Tokod (Tockod) is a village in Komárom-Esztergom County, Hungary.

== Location ==
It is a large village in Komárom–Esztergom county, below the eastern slopes of the Gerecse mountain range, south of Tát and west of Dorog. Nearby larger towns are Nyergesújfalu, 12.5 km northwest and Esztergom 8.5 km northeast.

By road it is accessible from the main road 10, the centre of which is served by roads 1118 and 1119, and the part of the municipality of Ebszőnybánya is served by road 1121, which connects roads 1106 and 1119. By train, the settlement can be reached by the Esztergom–Almásfüzitő railway line, which has its own railway station (Tokod railway station) on the line.

== History ==
Its surroundings have been inhabited since ancient times. Bronze Age, Roman and Honfoglalás finds have been found in the area.

A Castrum from the late Roman period was found here, measuring 120 x 140 m, with a wall diameter of 1.5 m and 11 round towers, and with an ornate gate and bath. Remains of pottery kilns, glass and metal melting pots have been found, showing that the Romans knew and used local coal and even had prefabricated building elements.

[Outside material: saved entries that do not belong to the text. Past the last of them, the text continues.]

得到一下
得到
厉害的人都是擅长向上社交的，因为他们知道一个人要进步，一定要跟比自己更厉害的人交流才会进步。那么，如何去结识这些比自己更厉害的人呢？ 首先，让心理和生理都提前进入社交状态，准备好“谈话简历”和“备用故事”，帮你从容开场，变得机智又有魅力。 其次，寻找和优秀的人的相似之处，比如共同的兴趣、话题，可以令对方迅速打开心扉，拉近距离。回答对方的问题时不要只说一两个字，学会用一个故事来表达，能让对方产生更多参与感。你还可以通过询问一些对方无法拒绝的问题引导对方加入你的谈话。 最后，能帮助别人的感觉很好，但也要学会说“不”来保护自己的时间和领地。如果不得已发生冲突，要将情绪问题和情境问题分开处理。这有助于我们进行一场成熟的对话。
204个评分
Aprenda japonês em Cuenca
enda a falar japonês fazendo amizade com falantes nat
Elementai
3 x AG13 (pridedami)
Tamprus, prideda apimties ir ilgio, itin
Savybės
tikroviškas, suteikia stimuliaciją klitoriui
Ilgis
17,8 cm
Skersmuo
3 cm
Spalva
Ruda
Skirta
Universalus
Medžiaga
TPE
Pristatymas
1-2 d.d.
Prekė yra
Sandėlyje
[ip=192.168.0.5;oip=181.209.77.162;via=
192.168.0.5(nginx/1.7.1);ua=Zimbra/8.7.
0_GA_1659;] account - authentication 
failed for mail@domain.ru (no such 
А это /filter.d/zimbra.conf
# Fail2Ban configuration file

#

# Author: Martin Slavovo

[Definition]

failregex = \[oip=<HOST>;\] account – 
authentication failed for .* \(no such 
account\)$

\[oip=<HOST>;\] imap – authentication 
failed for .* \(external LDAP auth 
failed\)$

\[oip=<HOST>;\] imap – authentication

The settlement is first mentioned in documents dating back to 1181, when its boundaries are also described. At that time it belonged to the monks of Esztergom–Szentkirály.

The settlement was completely devastated by the Tatars. In the 15th century, the crusaders of Esztergom also acquired property here. In 1543 the Turks occupied it and made it uninhabited again.

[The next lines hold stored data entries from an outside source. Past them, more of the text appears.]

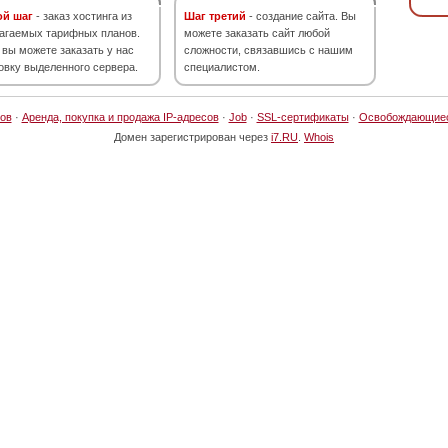
ой шаг
- заказ хостинга из
Шаг третий
- создание сайта. Вы
агаемых тарифных планов.
можете заказать сайт любой
 вы можете заказать у нас
сложности, связавшись с нашим
овку выделенного сервера.
специалистом.
ов
·
Аренда, покупка и продажа IP-адресов
·
Job
·
SSL-сертификаты
·
Освобождающие
Домен зарегистрирован через
i7.RU
.
Whois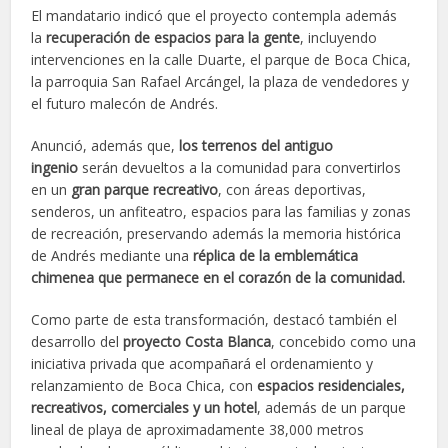
El mandatario indicó que el proyecto contempla además
la
recuperación de espacios para la gente
, incluyendo
intervenciones en la calle Duarte, el parque de Boca Chica,
la parroquia San Rafael Arcángel, la plaza de vendedores y
el futuro malecón de Andrés.
Anunció, además que,
los terrenos del antiguo
ingenio
serán devueltos a la comunidad para convertirlos
en un
gran parque recreativo
, con áreas deportivas,
senderos, un anfiteatro, espacios para las familias y zonas
de recreación, preservando además la memoria histórica
de Andrés mediante una
réplica de la emblemática
chimenea que permanece en el corazón de la comunidad.
Como parte de esta transformación, destacó también el
desarrollo del
proyecto Costa Blanca
, concebido como una
iniciativa privada que acompañará el ordenamiento y
relanzamiento de Boca Chica, con
espacios residenciales,
recreativos, comerciales y un hotel
, además de un parque
lineal de playa de aproximadamente 38,000 metros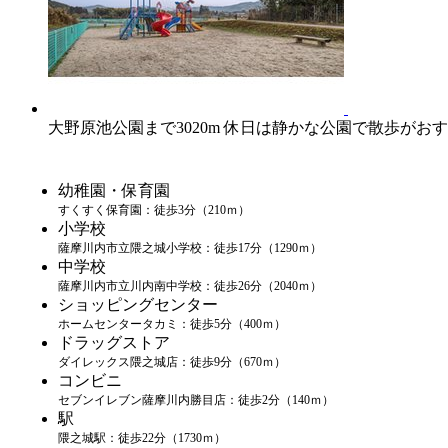
大野原池公園まで3020m 休日は静かな公園で散歩がお
幼稚園・保育園
すくすく保育園：徒歩3分（210ｍ）
小学校
薩摩川内市立隈之城小学校：徒歩17分（1290ｍ）
中学校
薩摩川内市立川内南中学校：徒歩26分（2040ｍ）
ショッピングセンター
ホームセンタータカミ：徒歩5分（400ｍ）
ドラッグストア
ダイレックス隈之城店：徒歩9分（670ｍ）
コンビニ
セブンイレブン薩摩川内勝目店：徒歩2分（140ｍ）
駅
隈之城駅：徒歩22分（1730ｍ）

By that time the village belonged to Pilis County and became the property of the Esztergom Archbishopric, which built a church here.

The victory over the Turks was won between Tokod and Tát.

Tokod was again destroyed during the Turkish liberation battles.

At the beginning of the 18th century, the Esztergom seminary also had an estate here.

At the time of the Joseph II census of 1784–1788, the seminary also owned the settlement. At that time there were 706 inhabitants and 120 houses in the village.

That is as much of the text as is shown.